Wednesday, January 27, 2016

Movie Review - Mr. Deeds Goes to Town

In my movie reviews, I give my brief thoughts on what I watched. Sometimes I will expound on those thoughts, but more often than not, I will just give a brief opinion. You can read plot descriptions on Internet Movie Database or on Amazon.

Watch one of the funniest scenes in Mr. Deeds Goes to town right here:

Mr. Deeds Goes to Town (1936), stars Gary Cooper and Jean Arthur. Arthur is a Capra staple, having appeared in several of his film. She was even considered for the role of Mary in It's a Wonderful Life.

In Mr. Deeds, Arthur plays a newspaper reporter. The newspaper was a theme, topic, and tool that occurred repeatedly in Capra’s films, including The Power of the Press (1928), Mr. Deeds Goes to Town (1936), It Happened One Night (1934), Mr. Smith Goes to Washington (1939), Meet John Doe (1941), and Arsenic and Old Lace (1944).

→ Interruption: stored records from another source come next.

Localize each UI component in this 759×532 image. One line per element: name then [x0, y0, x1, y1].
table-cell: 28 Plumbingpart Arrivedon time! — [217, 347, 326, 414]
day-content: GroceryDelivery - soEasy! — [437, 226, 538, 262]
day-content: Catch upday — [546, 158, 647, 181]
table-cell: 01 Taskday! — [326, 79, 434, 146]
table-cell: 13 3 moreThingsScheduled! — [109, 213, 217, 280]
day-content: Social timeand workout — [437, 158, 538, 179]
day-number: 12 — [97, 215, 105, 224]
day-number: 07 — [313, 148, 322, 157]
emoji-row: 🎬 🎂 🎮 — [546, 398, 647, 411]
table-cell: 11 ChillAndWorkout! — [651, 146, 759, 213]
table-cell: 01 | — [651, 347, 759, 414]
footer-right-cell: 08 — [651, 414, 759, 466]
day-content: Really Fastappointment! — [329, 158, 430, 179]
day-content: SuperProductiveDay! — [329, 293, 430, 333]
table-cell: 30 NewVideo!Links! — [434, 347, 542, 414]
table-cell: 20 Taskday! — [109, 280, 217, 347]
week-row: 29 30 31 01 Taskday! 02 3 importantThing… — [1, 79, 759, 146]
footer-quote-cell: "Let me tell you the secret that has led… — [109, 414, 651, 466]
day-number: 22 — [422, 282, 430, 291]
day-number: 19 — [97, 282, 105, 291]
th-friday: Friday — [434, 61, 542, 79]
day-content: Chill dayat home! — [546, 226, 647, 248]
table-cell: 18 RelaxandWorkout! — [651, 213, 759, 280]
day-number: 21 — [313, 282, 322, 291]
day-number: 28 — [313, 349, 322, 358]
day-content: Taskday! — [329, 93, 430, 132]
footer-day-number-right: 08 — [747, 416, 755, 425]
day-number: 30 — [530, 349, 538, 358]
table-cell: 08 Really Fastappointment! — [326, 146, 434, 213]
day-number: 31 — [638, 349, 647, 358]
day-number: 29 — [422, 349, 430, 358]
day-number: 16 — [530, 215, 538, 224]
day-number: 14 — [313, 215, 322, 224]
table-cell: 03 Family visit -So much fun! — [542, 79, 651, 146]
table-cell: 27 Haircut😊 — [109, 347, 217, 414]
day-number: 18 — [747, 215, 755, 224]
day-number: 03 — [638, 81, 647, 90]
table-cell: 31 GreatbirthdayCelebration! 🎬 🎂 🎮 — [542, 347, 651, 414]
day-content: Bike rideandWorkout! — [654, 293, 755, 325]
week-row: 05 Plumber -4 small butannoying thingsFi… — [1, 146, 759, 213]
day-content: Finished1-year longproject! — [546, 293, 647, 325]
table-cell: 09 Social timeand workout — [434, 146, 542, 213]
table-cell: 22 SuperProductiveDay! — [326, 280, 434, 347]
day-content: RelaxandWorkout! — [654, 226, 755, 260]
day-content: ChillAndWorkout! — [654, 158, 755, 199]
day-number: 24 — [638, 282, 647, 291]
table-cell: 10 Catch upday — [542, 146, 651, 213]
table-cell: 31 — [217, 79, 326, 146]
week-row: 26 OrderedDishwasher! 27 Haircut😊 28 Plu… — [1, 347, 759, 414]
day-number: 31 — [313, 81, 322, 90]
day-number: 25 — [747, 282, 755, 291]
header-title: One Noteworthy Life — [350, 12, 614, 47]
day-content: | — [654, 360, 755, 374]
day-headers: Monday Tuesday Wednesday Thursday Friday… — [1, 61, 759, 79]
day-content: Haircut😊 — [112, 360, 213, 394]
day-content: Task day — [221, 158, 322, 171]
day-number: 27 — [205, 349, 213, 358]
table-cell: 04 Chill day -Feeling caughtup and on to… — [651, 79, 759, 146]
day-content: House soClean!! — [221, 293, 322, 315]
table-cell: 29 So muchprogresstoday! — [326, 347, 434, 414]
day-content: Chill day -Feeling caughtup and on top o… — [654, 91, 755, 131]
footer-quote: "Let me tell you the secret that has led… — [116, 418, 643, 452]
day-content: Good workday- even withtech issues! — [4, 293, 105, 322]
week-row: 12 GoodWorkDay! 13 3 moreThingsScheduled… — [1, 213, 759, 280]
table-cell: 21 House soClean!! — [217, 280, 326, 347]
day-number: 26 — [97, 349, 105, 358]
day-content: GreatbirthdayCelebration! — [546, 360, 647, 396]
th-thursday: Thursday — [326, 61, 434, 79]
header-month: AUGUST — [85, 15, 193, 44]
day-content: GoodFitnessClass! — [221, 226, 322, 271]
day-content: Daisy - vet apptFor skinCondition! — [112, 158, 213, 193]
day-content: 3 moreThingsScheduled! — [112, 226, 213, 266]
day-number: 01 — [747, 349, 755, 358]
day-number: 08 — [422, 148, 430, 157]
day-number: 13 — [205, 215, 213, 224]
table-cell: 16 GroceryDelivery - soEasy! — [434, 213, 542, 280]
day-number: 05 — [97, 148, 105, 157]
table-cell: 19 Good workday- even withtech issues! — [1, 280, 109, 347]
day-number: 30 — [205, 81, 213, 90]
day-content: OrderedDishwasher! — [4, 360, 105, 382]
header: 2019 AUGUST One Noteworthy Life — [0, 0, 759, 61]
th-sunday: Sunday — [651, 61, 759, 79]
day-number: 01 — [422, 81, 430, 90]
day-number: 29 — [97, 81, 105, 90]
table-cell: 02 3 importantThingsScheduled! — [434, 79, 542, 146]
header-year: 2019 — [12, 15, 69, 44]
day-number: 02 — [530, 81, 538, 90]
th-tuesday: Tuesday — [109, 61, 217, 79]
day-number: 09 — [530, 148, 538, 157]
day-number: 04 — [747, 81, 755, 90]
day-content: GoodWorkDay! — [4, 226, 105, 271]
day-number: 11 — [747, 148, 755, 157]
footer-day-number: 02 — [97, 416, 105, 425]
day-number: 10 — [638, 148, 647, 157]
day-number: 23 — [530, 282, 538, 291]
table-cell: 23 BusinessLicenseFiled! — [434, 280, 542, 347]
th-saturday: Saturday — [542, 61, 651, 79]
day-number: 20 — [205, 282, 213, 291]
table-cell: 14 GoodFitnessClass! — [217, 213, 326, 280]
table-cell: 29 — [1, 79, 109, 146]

Mr. Deeds Goes to Town  was Capra’s first “Mr.” movie. It was followed in 1939 by Mr. Smith Goes to Washington, starring Jimmy Stewart. Stewart later went on to star other non-Capra "Mr." films, including Mr. Hobbs Takes a Vacation (1962) and Mr. Krueger’s Christmas (1988).

In Mr. Deeds Goes to Town, the main character, Longfellow Deeds, portrayed by Gary Cooper, lives in Mandrake Falls, invoking the word “Falls” in a town name, which will be repeated in Bedford Falls. The name Longfellow Deeds is similar to “Long” John Willoughby in Meet John Doe, which also starred Cooper in the title role. Deeds is a little eccentric, like the Sycamore family in You Can’t Take it With You. He plays the tuba for entertainment, and to help him think. While not rich, he also has a housekeeper, a character who also appears in You Can’t Take it With You and It’s a Wonderful Life.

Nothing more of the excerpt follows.